Ratify the Audit Committee's selection of PricewaterhouseCoopers LLP as the Company's independent registered public accounting firm for the fiscal year ending December 31, 2026.
Advisory (non-binding) vote to approve the compensation of the Company's named executive officers as disclosed in this Proxy Statement, including the Compensation Discussion and Analysis and compensation tables.

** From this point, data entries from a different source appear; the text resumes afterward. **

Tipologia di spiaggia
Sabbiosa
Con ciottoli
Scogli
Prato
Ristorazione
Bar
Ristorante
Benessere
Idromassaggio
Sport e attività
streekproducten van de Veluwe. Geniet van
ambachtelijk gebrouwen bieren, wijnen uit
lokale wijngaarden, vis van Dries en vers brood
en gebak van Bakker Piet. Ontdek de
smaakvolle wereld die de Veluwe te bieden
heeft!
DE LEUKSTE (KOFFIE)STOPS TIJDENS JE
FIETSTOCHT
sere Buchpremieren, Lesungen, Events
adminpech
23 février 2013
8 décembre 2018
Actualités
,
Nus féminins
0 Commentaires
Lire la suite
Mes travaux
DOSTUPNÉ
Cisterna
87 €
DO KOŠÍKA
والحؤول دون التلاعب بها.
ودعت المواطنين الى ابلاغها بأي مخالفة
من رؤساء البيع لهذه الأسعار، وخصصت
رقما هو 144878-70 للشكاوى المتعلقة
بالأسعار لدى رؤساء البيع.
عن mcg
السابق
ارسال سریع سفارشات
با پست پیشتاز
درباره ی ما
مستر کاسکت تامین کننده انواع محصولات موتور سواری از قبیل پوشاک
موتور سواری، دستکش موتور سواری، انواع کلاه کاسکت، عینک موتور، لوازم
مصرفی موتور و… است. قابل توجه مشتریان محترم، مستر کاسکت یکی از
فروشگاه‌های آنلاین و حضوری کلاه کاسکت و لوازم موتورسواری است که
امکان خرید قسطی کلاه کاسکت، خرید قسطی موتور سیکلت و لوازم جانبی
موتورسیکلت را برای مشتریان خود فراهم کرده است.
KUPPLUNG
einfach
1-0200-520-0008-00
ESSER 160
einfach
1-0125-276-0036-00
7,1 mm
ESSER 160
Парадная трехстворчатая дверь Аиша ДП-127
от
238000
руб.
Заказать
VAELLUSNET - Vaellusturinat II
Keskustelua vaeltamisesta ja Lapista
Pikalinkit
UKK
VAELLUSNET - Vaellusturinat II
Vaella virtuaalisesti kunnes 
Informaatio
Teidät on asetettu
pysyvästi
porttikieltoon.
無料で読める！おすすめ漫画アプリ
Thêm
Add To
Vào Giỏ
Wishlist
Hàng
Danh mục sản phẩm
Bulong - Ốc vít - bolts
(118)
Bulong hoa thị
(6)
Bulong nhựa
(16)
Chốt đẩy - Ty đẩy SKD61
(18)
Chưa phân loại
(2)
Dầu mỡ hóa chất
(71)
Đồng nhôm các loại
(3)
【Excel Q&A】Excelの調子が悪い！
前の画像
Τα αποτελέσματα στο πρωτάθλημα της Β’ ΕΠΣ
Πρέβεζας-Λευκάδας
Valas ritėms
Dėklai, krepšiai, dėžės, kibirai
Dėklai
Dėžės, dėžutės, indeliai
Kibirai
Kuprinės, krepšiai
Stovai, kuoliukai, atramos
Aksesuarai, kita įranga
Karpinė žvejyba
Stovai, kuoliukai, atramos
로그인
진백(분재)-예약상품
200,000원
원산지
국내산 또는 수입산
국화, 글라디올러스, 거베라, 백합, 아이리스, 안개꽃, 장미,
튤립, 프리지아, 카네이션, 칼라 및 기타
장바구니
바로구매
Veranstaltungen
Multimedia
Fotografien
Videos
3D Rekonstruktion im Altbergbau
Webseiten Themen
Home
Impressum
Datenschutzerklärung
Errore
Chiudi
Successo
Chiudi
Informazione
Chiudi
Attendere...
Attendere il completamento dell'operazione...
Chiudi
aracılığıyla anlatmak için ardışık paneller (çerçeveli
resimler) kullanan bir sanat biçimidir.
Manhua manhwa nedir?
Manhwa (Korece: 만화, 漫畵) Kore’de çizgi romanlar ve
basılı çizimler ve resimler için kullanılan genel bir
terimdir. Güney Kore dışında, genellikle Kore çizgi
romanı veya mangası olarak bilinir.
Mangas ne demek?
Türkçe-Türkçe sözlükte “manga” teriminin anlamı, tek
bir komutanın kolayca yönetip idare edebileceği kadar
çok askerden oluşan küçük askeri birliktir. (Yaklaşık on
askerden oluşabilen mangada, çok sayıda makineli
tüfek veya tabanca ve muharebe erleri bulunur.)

This advisory "say-on-pay" proposal asks stockholders to approve, on a non-binding basis, the compensation paid to the Company's named executive officers as disclosed in the proxy. Management seeks this advisory approval to obtain stockholder feedback on its pay programs and to validate that its executive pay philosophy—aligning pay with long-term company performance and retention objectives—has stockholder support. The Compensation Committee designs pay packages combining salary, annual cash incentives tied to revenue and operating profit targets, retention awards, and multi-year RSU grants to align management incentives with operational and strategic goals. The Company notes that 2025 results did not meet bonus thresholds and that the Compensation Committee uses a variety of performance measures and discretion to assess awards; the advisory vote allows stockholders to weigh in on that approach. The Board expressly recommends a "FOR" vote and commits to considering the outcome and shareholder feedback when setting future compensation. Governance context includes the Company's controlled status under the Stockholders Agreement with Informa, the role of the Compensation Committee, and recent retention and RSU grant practices described in the proxy. While the vote is non-binding, a negative result would signal stockholder concerns that could prompt the Compensation Committee to revise metrics, mix of short- and long-term incentives, disclosure, or other pay practices. Given the Company’s recent corporate combination with Informa and the Compensation Committee’s stated pay-for-performance philosophy and clawback policy, the proposal frames executive pay within both post-transaction integration considerations and standard governance oversight. Investors evaluating the proposal should weigh the Company’s stated alignment mechanisms, recent 2025 operational performance and impairment-related impacts on reported net income, and the Board’s responsiveness to advisory outcomes when assessing the merits of supporting the recommendation.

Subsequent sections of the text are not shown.